__WHAT IS REQUIRED__. Each record below is to be output unchanged, and any picture is to be dropped.

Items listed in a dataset
————————

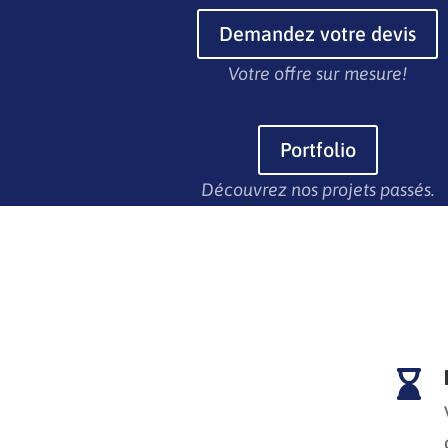
Demandez votre devis
Votre offre sur mesure!
Portfolio
Découvrez nos projets passés.

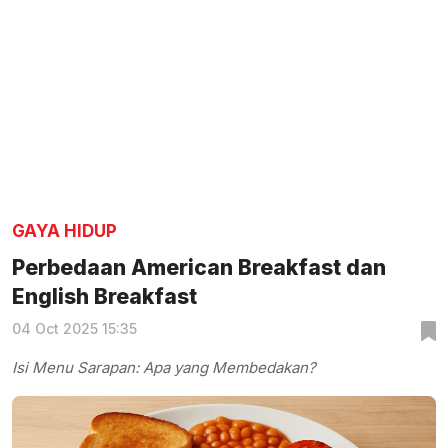
GAYA HIDUP
Perbedaan American Breakfast dan
English Breakfast
04 Oct 2025 15:35
Isi Menu Sarapan: Apa yang Membedakan?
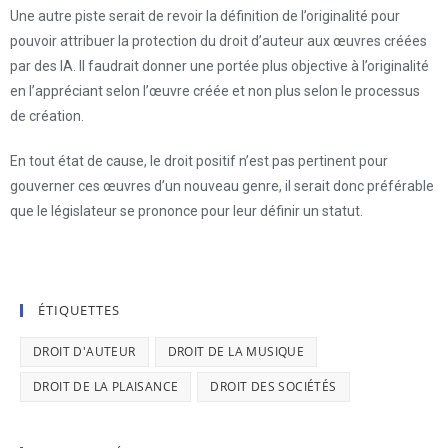
Une autre piste serait de revoir la définition de l’originalité pour
pouvoir attribuer la protection du droit d’auteur aux œuvres créées
par des IA. Il faudrait donner une portée plus objective à l’originalité
en l’appréciant selon l’œuvre créée et non plus selon le processus
de création.
En tout état de cause, le droit positif n’est pas pertinent pour
gouverner ces œuvres d’un nouveau genre, il serait donc préférable
que le législateur se prononce pour leur définir un statut.
ÉTIQUETTES
DROIT D'AUTEUR
DROIT DE LA MUSIQUE
DROIT DE LA PLAISANCE
DROIT DES SOCIÉTÉS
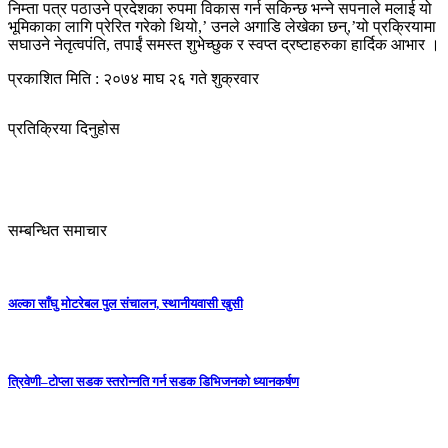
निम्ता पत्र पठाउने प्रदेशका रुपमा विकास गर्न सकिन्छ भन्ने सपनाले मलाई यो
भूमिकाका लागि प्रेरित गरेको थियो,’ उनले अगाडि लेखेका छन्,’यो प्रक्रियामा
सघाउने नेतृत्वपंति, तपाईं समस्त शुभेच्छुक र स्वप्त द्रष्टाहरुका हार्दिक आभार ।
प्रकाशित मिति : २०७४ माघ २६ गते शुक्रवार
प्रतिक्रिया दिनुहोस
सम्बन्धित समाचार
अल्का साँघु मोटरेबल पुल संचालन, स्थानीयवासी खुसी
त्रिवेणी–टोप्ला सडक स्तरोन्नति गर्न सडक डिभिजनको ध्यानकर्षण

————————

__OUTPUT__.
Demandez votre devis
Votre offre sur mesure!
Portfolio
Découvrez nos projets passés.

GAYA HIDUP
Perbedaan American Breakfast dan
English Breakfast
04 Oct 2025 15:35
Isi Menu Sarapan: Apa yang Membedakan?
Une autre piste serait de revoir la définition de l’originalité pour
pouvoir attribuer la protection du droit d’auteur aux œuvres créées
par des IA. Il faudrait donner une portée plus objective à l’originalité
en l’appréciant selon l’œuvre créée et non plus selon le processus
de création.
En tout état de cause, le droit positif n’est pas pertinent pour
gouverner ces œuvres d’un nouveau genre, il serait donc préférable
que le législateur se prononce pour leur définir un statut.
ÉTIQUETTES
DROIT D'AUTEUR
DROIT DE LA MUSIQUE
DROIT DE LA PLAISANCE
DROIT DES SOCIÉTÉS
निम्ता पत्र पठाउने प्रदेशका रुपमा विकास गर्न सकिन्छ भन्ने सपनाले मलाई यो
भूमिकाका लागि प्रेरित गरेको थियो,’ उनले अगाडि लेखेका छन्,’यो प्रक्रियामा
सघाउने नेतृत्वपंति, तपाईं समस्त शुभेच्छुक र स्वप्त द्रष्टाहरुका हार्दिक आभार ।
प्रकाशित मिति : २०७४ माघ २६ गते शुक्रवार
प्रतिक्रिया दिनुहोस
सम्बन्धित समाचार
अल्का साँघु मोटरेबल पुल संचालन, स्थानीयवासी खुसी
त्रिवेणी–टोप्ला सडक स्तरोन्नति गर्न सडक डिभिजनको ध्यानकर्षण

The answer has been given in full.